Once I got out on the open ground of the power lines and snowmobile trails, travel was easy because of the excellent flotation provided by the wide, long snowshoes. They're not so wide that you have to walk with an exaggerated stance or end up stepping on them, though.

The power lines run over rolling hills, and some of them are steep enough that I'd flip up the ActiveLift heel lifts on my Wilderness 36s in order to let the toe crampons dig in at a better angle. With the Mountaineer 36s that wasn't necessary, though it did make it easier on my calves. 

The ActiveFit bindings deserve their own section — they're that good. The do take a little longer to get into or out of than the 180Pro on the Wilderness models, but they're also more secure. They have the same locking heel strap of the 180Pro bindings, but the forefoot is secured in a kind of socket with 4 straps and a padded top that positions your foot for optimum traction.

You do have to loosen and tighten the heel strap upon exit and entry, though, since your foot has to enter the socket from the rear. Push your boot as far forward as it'll go, tighten the heel strap, then pull down on the 2 front straps. There are small posts on the binding strap pivots to secure the free ends on the straps, and they actually stay on there pretty well.

The padding on the top of the binding does a great job of providing some cushioning over your lace hardware so it doesn't get pressed into your feet. They don't loosen up on you unless you want them to, and the control wings pretty much encapsulate your boots in a rigid enclosure. 

Now for the bad. The heel crampons don't provide the best traction on downhills in wet snow, and if you're not careful you might find yourself on an unplanned gliss. I prefer the heel crampons from the Tubbs Xpeditions, they're a lot better for downhill braking. The Xpeditions are on the left, Mountaineers on the right. 


Heel-crampons.jpg

But you should be careful on descents anyway, and I've only noticed it on late-season wet snow. A slight weight transfer forward to load the toe crampons and taking some of your weight with the poles are all it takes to stay on your feet in any case.

These snowshoes can do it all, they're equally at home in the backcountry or on groomed trails where you're taking a new convert to the sport on their first trip. It's better to have awesome traction and not need it, than to need it and not have it!

Alicia TRAILSPACE STAFF

Nice review, Phil. I hope there's plenty of the white stuff here in New England this winter.


1 month ago
Phil Smith

Thanks, Alicia, so do I!


1 month ago
0

I have the women's 25 snowshoe, and with this being…

Rating: rated 4 of 5 stars
Price Paid: $175

I have the women's 25 snowshoe, and with this being the first snowshoes I have owned I am very pleased with them. 

I did a good bit of research when deciding which snowshoes to invest in, I wanted something that would be of good enough quality to tackle deep powder in the backcountry as well as flat land in the prairie.

These shoes definitely live up to my expectations, the straps are sound, I have never had a problem with them loosening up during the hike and the large base was sufficient for my 150 pound weight.

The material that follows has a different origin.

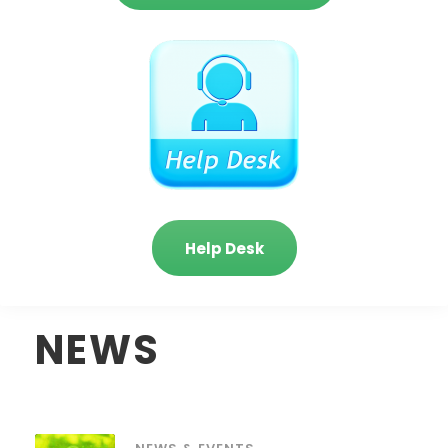
Help Desk
NEWS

The extra crampons on the bottoms make for a firm footing with very minimal sliding on hillsides and uneven terrain. 

My only gripe about the shoes is that the plastic decking has developed a small gash after just one season of use.  I was definitely not gentle on the snowshoes but I was not overly harsh either and I feel that such a crack should not have happened through routine use.